La lettre politique de Laurent Joffrin - Danse avec les coups

La chorégraphie un peu ridicule organisée par un groupe de militantes et de députées de LFI ou des Verts devant l’Assemblée nationale ne méritait certes pas les insultes proférées sur Twitter par Meyer Habib, parlementaire français au verbe musclé proche de la droite israélienne. Dans une tenue qui évoque une affiche patriotique américaine de 1943 incitant les ouvrières à retrousser leurs manches pour contribuer à l’effort de guerre et devenue un emblème féministe, ces militantes ont détourné le tube d’un duo féminin belge, A cause des garçons, écrit par Alain Chamfort, et rebaptisé pour les besoins de la cause A cause de Macron.

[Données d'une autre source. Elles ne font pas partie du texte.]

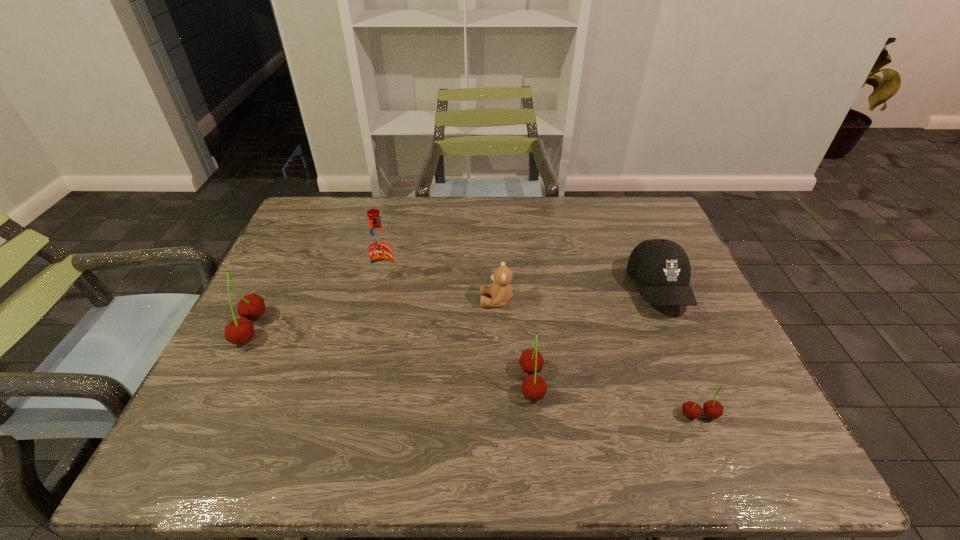 Where is `the leftmost cherry`? the leftmost cherry is located at coordinates (239, 331).

Image resolution: width=960 pixels, height=540 pixels. I want to click on the leftmost object, so click(239, 331).

What are the coordinates of `the third tallest object` in the screenshot? It's located at (534, 388).

Where is `the second tallest cherry`? This screenshot has height=540, width=960. the second tallest cherry is located at coordinates (534, 388).

At what (x,y) coordinates should I click in order to perform the action: click on the shortest cherry. Please return your answer as a coordinate pair (x, y). This screenshot has height=540, width=960. Looking at the image, I should click on (713, 409).

Locate an element on the screen. baseball cap is located at coordinates (661, 269).

At what (x,y) coordinates should I click in order to perform the action: click on root beer. Please return your answer as a coordinate pair (x, y). Looking at the image, I should click on (380, 252).

Find the location of `the tallest object`. the tallest object is located at coordinates (380, 252).

In order to click on teddy bear in this screenshot , I will do `click(501, 291)`.

Image resolution: width=960 pixels, height=540 pixels. Find the location of `vacant space located on the surface of the leftmost cherry`. vacant space located on the surface of the leftmost cherry is located at coordinates (318, 329).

La danse est devenue un must des manifestations contre la réforme des retraites. Jusque-là rien à dire contre cette parodie un peu potache, même si elle est en l’occurrence exécutée le plus souvent à contretemps.

Plus gênant : le numéro se termine par l’apparition d’un Macron en effigie, boxé par la petite foule, tombant à terre aux pieds des manifestantes qui l’entourent et font mine de continuer à le frapper. Maladresse ? Geste volontaire ? On pense immanquablement à un simulacre de lynchage. De l’humour, dit-on. Oui et non. Le fait de frapper symboliquement un homme à terre a peu de choses à voir avec l’humour. Il renvoie plutôt, même involontairement, à la violence émeutière dirigée contre un individu piétiné par la foule. Funeste symbole, agité par des parlementaires, pour l’une en écharpe tricolore.

Déjà pendant les manifestations de gilets jaunes, on avait guillotiné en effigie le même Macron. La colère des manifestants pouvait expliquer le dérapage. Elle ne change pas la nature de la parodie, qui met en scène une violence symbolique aux connotations peu civilisées. Et on quitte le symbole quand des manifestants s’attaquent physiquement aux permanences des élus et parfois à leur personne, ce qui renvoie au lointain souvenir des «journées révolutionnaires» organisées par les sections parisiennes contre les élus Girondins, qui ont conduit à des votes sous la menace du canon et à une nouvelle fournée de guillotinés.

Décapitation symbolique d’un côté, lynchage simulé de l’autre, cette fois par des parlementaires de la République. Tout le contraire d’un débat rationnel et régulier. La méthode des coups mimés sur un homme à terre eût-elle été employée par des militants de droite ou d’extrême droite, que la gauche se serait levée comme un seul homme, ou une seule femme, pour stigmatiser le dérapage antirépublicain. On n’ira pas jusqu’à ces trémolos indignés. Mais à coup sûr, ces simulacres ne traduisent guère un progrès dans la qualité du débat démocratique.